Visual Understanding: Built on the robust Wan2.2 video diffusion model (you can visit our Wan2.2 workflow for t2v/i2v eneration), Wan-2.2-S2V understands human anatomy, facial expressions, and body movements.
Perfect Synchronization: Through sophisticated attention mechanisms, Wan-2.2-S2V learns to perfectly align lip movements with audio while maintaining natural facial expressions and body language.

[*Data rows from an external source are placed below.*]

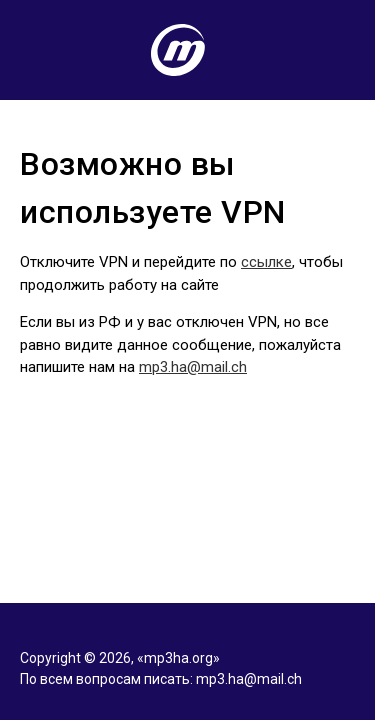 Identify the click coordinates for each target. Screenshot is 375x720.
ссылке (266, 262)
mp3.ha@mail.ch (193, 367) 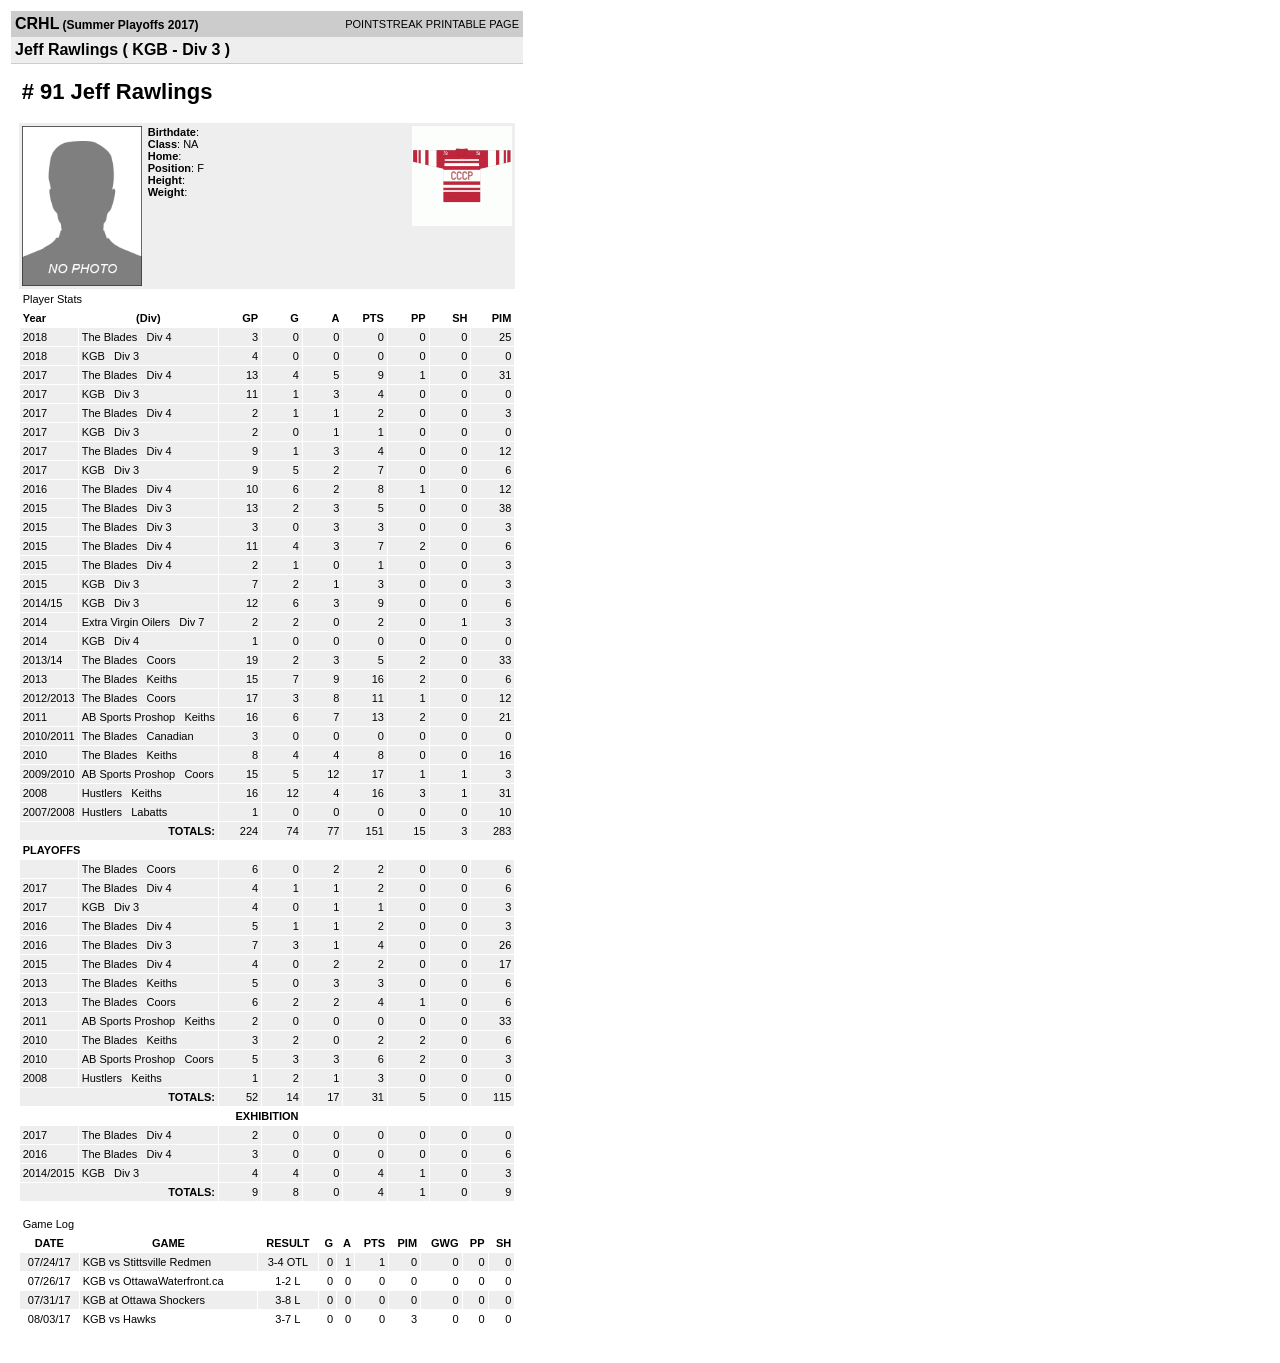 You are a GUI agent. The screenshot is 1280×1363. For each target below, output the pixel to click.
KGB (95, 356)
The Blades (111, 337)
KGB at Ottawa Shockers (144, 1300)
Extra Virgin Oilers (128, 622)
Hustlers (103, 793)
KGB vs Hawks (119, 1319)
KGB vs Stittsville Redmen (147, 1262)
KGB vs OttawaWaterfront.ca (153, 1281)
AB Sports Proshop (130, 717) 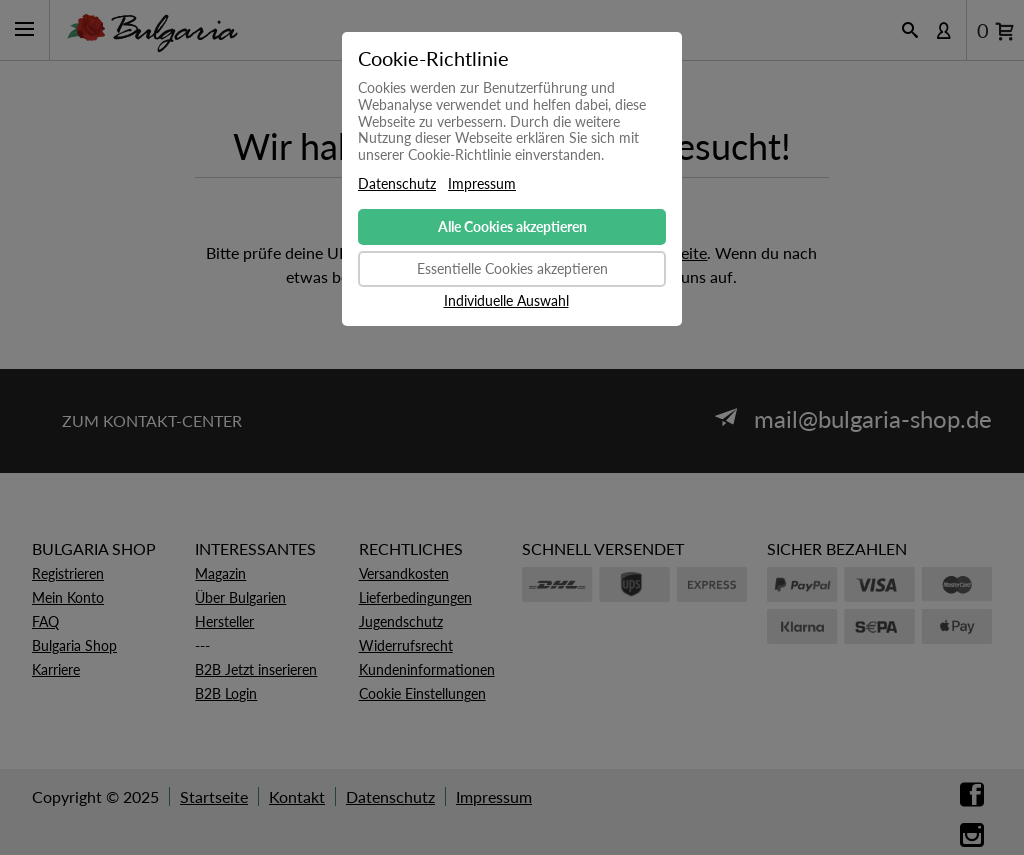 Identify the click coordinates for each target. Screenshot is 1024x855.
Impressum (482, 184)
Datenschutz (397, 184)
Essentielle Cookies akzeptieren (512, 268)
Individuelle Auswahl (506, 301)
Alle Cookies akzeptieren (512, 226)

Instruction Following: Unlike simpler methods, Wan-2.2-S2V can follow text prompts to control the scene, pose, and overall behavior while maintaining audio synchronization.
Authentication
For authentication details, please refer to the Authentication Guide.
API Endpoints
Submit Task & Query Result
# Submit the task
curl --location --request POST "https://api.wavespeed.ai/api/v3/wavespeed-ai/wan-2.2/speech-to-video" \
--header "Content-Type: application/json" \
--header "Authorization: Bearer ${WAVESPEED_API_KEY}" \
--data-raw '{
"prompt": "",
"resolution": "480p",
"seed": -1
}'
# Get the result
curl --location --request GET "https://api.wavespeed.ai/api/v3/predictions/${requestId}/result" \
--header "Authorization: Bearer ${WAVESPEED_API_KEY}"
Parameters
Task Submission Parameters
Request Parameters
Parameter | Type | Required | Default | Range | Description |
---|---|---|---|---|---|
image | string | Yes | - | The image for generating the output. | |
audio | string | Yes | - | - | The audio for generating the output. |
prompt | string | No | - | The prompt for generating the output. | |
resolution | string | No | 480p | 480p, 720p | The resolution of the output video. |
seed | integer | No | -1 | -1 ~ 2147483647 | The random seed to use for the generation. -1 means a random seed will be used. |
Response Parameters
Parameter | Type | Description |
---|---|---|
code | integer | HTTP status code (e.g., 200 for success) |
message | string | Status message (e.g., “success”) |
data.id | string | Unique identifier for the prediction, Task Id |
data.model | string | Model ID used for the prediction |
data.outputs | array | Array of URLs to the generated content (empty when status is not completed ) |
data.urls | object | Object containing related API endpoints |
data.urls.get | string | URL to retrieve the prediction result |
data.has_nsfw_contents | array | Array of boolean values indicating NSFW detection for each output |
data.status | string | Status of the task: created , processing , completed , or failed |
data.created_at | string | ISO timestamp of when the request was created (e.g., “2023-04-01T12:34:56.789Z”) |
data.error | string | Error message (empty if no error occurred) |
data.timings | object | Object containing timing details |
data.timings.inference | integer | Inference time in milliseconds |